Thanks everyone for all the great advice....I love TUGgers!!:whoopie:


----------



## Ron98GT (Apr 7, 2014)

sjsharkie said:


> Agreed, but the OP said "West Coast" and I don't consider PHX west coast.  I was responding directly to her question.
> 
> I'm actually surprised that AA still has that PHX-KOA flight.  With the merger, I'd expect that one to cease sooner or later.  IMHO, there's so little margin flying the Hawaii routes because there is a smaller % of business pax -- especially to neighbor islands.
> 
> -ryan



Does that mean Las Vegas, NV, (LAS) isn't West Coast either?


----------



## daventrina (Apr 7, 2014)

Ron98GT said:


> Does that mean Las Vegas, NV, (LAS) isn't West Coast either?


The advantage of LAS is that ... it is by some considered the 7th major Hawaiian island... so that would make it Hawaii and not the west coast 
If on over nights there ... they could

Have a Kalua Pork sandwich and Mai Tai a Burgers in Paradise and then shop at the ABC store 

Stay at the California Hotel where Aloha is spoken and grab some grinds:
ALOHA SPECIALTIES
Aloha Specialties, located on the California Hotel & Casino's mezzanine, will satisfy your taste buds with its Island fare. With the umbrellas and wicker chairs lining the mezzanine outside the restaurant, Aloha Specialties transports its diners, at least for a short moment, to the islands. Step inside and its walls are lined with native art and the tables and chairs are covered with the "aloha" prints that you'd see in Hawaii.
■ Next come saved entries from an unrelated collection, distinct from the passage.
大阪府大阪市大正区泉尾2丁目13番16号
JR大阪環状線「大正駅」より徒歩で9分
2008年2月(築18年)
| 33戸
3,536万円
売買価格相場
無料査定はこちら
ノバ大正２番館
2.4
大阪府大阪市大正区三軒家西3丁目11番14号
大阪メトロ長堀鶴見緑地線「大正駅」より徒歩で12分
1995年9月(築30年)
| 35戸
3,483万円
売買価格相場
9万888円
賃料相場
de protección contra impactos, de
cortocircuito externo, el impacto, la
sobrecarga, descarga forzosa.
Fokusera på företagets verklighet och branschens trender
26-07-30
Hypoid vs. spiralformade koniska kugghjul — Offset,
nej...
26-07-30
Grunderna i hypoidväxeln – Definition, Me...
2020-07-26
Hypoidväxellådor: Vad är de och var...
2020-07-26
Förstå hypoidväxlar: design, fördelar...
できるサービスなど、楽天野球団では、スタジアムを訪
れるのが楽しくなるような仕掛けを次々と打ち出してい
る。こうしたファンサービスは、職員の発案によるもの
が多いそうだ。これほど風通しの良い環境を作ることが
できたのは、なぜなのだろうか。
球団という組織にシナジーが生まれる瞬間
Aloha Specialties features teriyaki plates, stews and curry specialties, combination plates and noodle dishes such as Chicken Tou Saimin and of course, the popular "rice bowls". Eating in or taking out, give yourself a treat and try Aloha Specialties.
HOURS OF OPERATION
Monday - Sunday	     9:00am - 9:00pm

Oh and there is  a LAPPERT'S ICE CREAM SHOP there....

or see a hula show at the Hawaiian Market Place


----------



## Tamaradarann (Apr 7, 2014)

*Southwest to Hawaii on hold*



BMWguynw said:


> According to this website, expanding their routes to serve Hawaii has been put on hold:  http://beatofhawaii.com/southwest-hawaii-airline-update/
> 
> Dave



I didn't hear it was on hold.  Everytime I would call, including when I told them that I was putting my Southwest Credit Card on hold, I was told that they have no news.  Actually my husband and I still have Southwest credit cards which we pay $99/year for but get 6000 miles each anniversary date plus 4 free drink tickets.  The value of the miles and drink tickets is over $100.  We both have Southwest miles accounts which the 6000 miles continues to replenish so we don't use the cards anymore, just get the miles and use our existing miles to fly to Florida each year free.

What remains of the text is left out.